Il suffit que la saison froide commence brutalement, comme cette année, pour voir que pas mal de Québécois n'aiment pas l'hiver. Est-ce seulement la réaction d'enfants gâtés, de naufragés de la modernité qui nient leurs racines et tournent le dos à leur nordicité?

Il suffit que la saison froide commence brutalement, comme cette année, pour voir que pas mal de Québécois n'aiment pas l'hiver. Est-ce seulement la réaction d'enfants gâtés, de naufragés de la modernité qui nient leurs racines et tournent le dos à leur nordicité?

Je crois plutôt que si de nombreux Québécois ne sont pas heureux dans la neige et le froid, contrairement, par exemple, aux Suédois ou aux Norvégiens, ce n'est pas qu'un signe des temps. Il s'agit d'un phénomène beaucoup plus profond, qui tient à notre histoire, à notre géographie, à notre culture. Nous ne sommes pas des nordiques, et nous ne l'avons jamais été.

Notre rapport complexe à l'hiver s'explique d'abord par la nature du peuplement : des colons français provenant de régions tempérées pour qui l'hiver de Nouvelle-France était une force naturelle capable de tuer. L'hiver, dans notre inconscient, est d'abord un ennemi. Bien sûr, les Québécois d'origine française sont là depuis longtemps, mais 400 ans, c'est trop peu pour effacer l'héritage d'une mémoire collective. Les vagues d'immigration qui ont suivi, le plus souvent de pays moins septentrionaux, n'ont rien fait pour améliorer les choses.

Ce refus de l'hiver, on le voit dans l'occupation du territoire. Nous nous entassons au sud du Québec, près de la frontière américaine, ou le long de la vallée du Saint-Laurent, là où l'hiver est moins rigoureux. Par nos choix, nous avons défini comme inhabitable l'essentiel du territoire québécois. La quasi-totalité d'entre nous vit sur une portion du Québec dont la surface n'est pas plus grande que celle de la France.
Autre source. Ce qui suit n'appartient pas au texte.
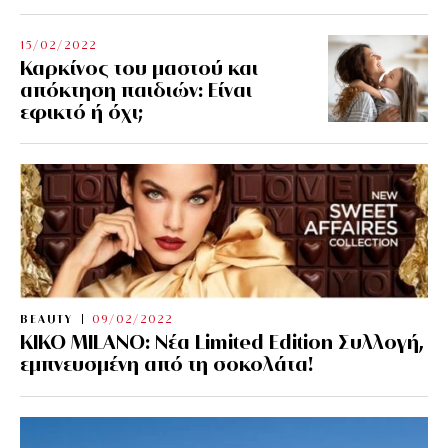
15/02/2022
Καρκίνος του μαστού και
απόκτηση παιδιών: Είναι
εφικτό ή όχι;
BEAUTY
09/02/2022
KIKO MILANO: Νέα Limited Edition Συλλογή,
εμπνευσμένη από τη σοκολάτα!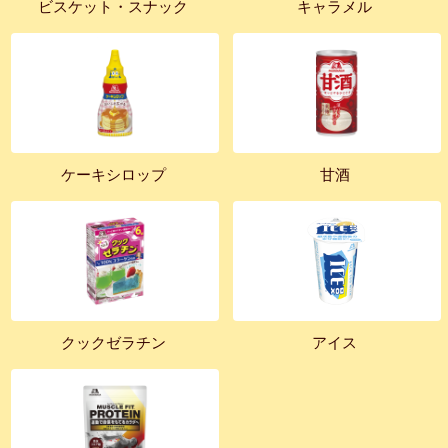
ビスケット・スナック
キャラメル
ケーキシロップ
甘酒
クックゼラチン
アイス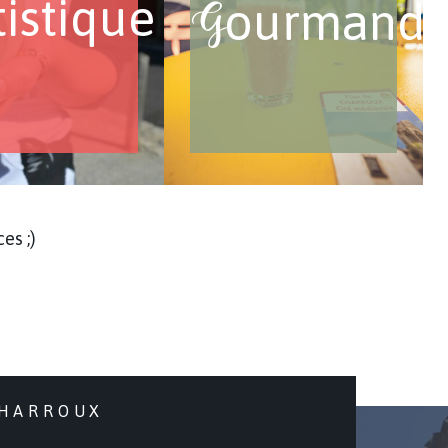
tistique
ourmand
G
es ;)
CHARROUX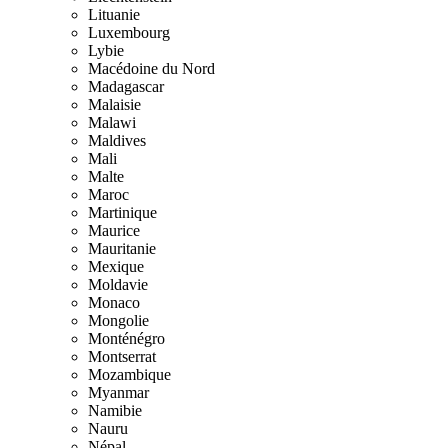
Lituanie
Luxembourg
Lybie
Macédoine du Nord
Madagascar
Malaisie
Malawi
Maldives
Mali
Malte
Maroc
Martinique
Maurice
Mauritanie
Mexique
Moldavie
Monaco
Mongolie
Monténégro
Montserrat
Mozambique
Myanmar
Namibie
Nauru
Népal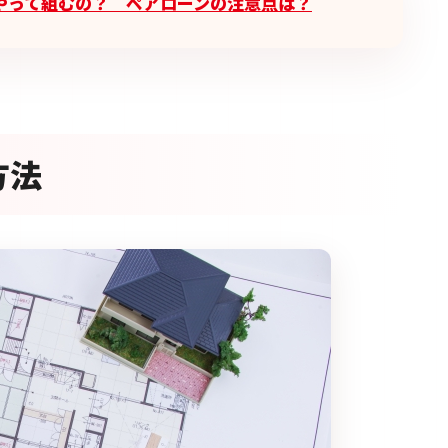
やって組むの？ ペアローンの注意点は？
方法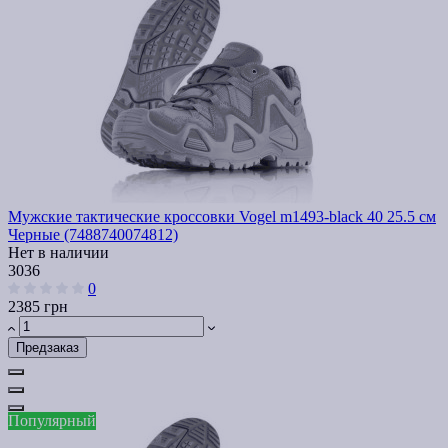
Мужские тактические кроссовки Vogel m1493-black 40 25.5 см
Черные (7488740074812)
Нет в наличии
3036
0
2385 грн
Предзаказ
Популярный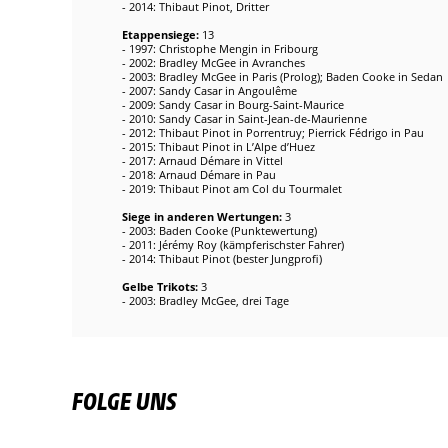
- 2014: Thibaut Pinot, Dritter
Etappensiege:
13
- 1997: Christophe Mengin in Fribourg
- 2002: Bradley McGee in Avranches
- 2003: Bradley McGee in Paris (Prolog); Baden Cooke in Sedan
- 2007: Sandy Casar in Angoulême
- 2009: Sandy Casar in Bourg-Saint-Maurice
- 2010: Sandy Casar in Saint-Jean-de-Maurienne
- 2012: Thibaut Pinot in Porrentruy; Pierrick Fédrigo in Pau
- 2015: Thibaut Pinot in L’Alpe d’Huez
- 2017: Arnaud Démare in Vittel
- 2018: Arnaud Démare in Pau
- 2019: Thibaut Pinot am Col du Tourmalet
Siege in anderen Wertungen:
3
- 2003: Baden Cooke (Punktewertung)
- 2011: Jérémy Roy (kämpferischster Fahrer)
- 2014: Thibaut Pinot (bester Jungprofi)
Gelbe Trikots:
3
- 2003: Bradley McGee, drei Tage
FOLGE UNS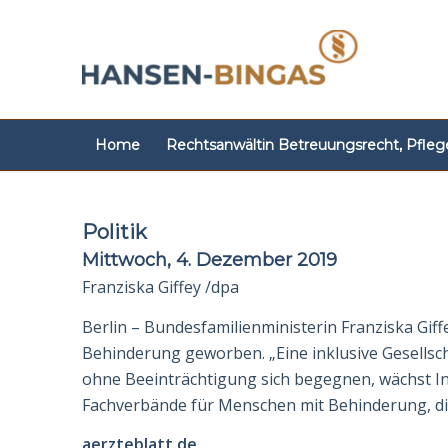
Home
Rechtsanwältin Betreuungsrecht, Pfleg
Politik
Mittwoch, 4. Dezember 2019
Franziska Giffey /dpa
Berlin – Bun­des­fa­mi­lien­mi­nis­terin Franziska 
Behinderung geworben. „Eine inklusive Gesellscha
ohne Beeinträchtigung sich begegnen, wächst Inkl
Fachver­bände für Menschen mit Behinderung, di
aerzteblatt.de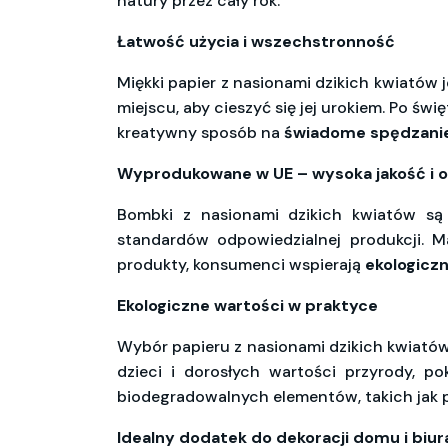
natury przez cały rok.
Łatwość użycia i wszechstronność
Miękki papier z nasionami dzikich kwiatów 
miejscu, aby cieszyć się jej urokiem. Po św
kreatywny sposób na
świadome spędzanie
Wyprodukowane w UE – wysoka jakość i o
Bombki z nasionami dzikich kwiatów s
standardów odpowiedzialnej produkcji. Ma
produkty, konsumenci wspierają
ekologicz
Ekologiczne wartości w praktyce
Wybór papieru z nasionami dzikich kwiató
dzieci i dorosłych wartości przyrody, p
biodegradowalnych elementów, takich jak pa
Idealny dodatek do dekoracji domu i biur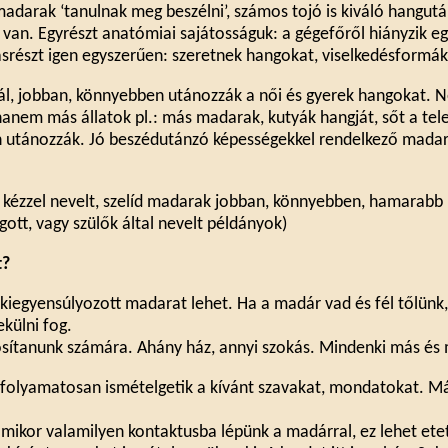
 madarak ‘tanulnak meg beszélni’, számos tojó is kiváló hangut
an. Egyrészt anatómiai sajátosságuk: a gégefőről hiányzik eg
srészt igen egyszerűen: szeretnek hangokat, viselkedésformák
nál, jobban, könnyebben utánozzák a női és gyerek hangokat.
hanem más állatok pl.: más madarak, kutyák hangját, sőt a tele
an utánozzák. Jó beszédutánzó képességekkel rendelkező madara
 kézzel nevelt, szelíd madarak jobban, könnyebben, hamarabb 
gott, vagy szülők által nevelt példányok)
t?
, kiegyensúlyozott madarat lehet. Ha a madár vad és fél tőlünk
külni fog.
osítanunk számára. Ahány ház, annyi szokás. Mindenki más és 
t, folyamatosan ismételgetik a kívánt szavakat, mondatokat. 
mikor valamilyen kontaktusba lépünk a madárral, ez lehet etet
Notre non-nordicité s'explique d'ailleurs par la géographie. Les zones habitées du Québec ne sont pas très au nord. Elles sont à mi-chemin entre le pôle et l'Équateur. Québec est à la latitude de Paris, Montréal à celle de Lyon et de Milan. Si nos hivers continentaux sont rigoureux, les étés sont assez chauds pour que nous adoptions une bonne partie de l'année une culture méridionale et que nous développions une espèce de double identité. Notre situation géographique n'a rien à voir avec celle des pays scandinaves. Stockholm et Oslo sont plus au nord que Kuujjuaq! Le climat maritime et les restes du Gulf Stream font en sorte que les Suédois et les Norvégiens gèlent moins que nous l'hiver. Mais leur soleil n'est jamais plus chaud que celui du Nunavik.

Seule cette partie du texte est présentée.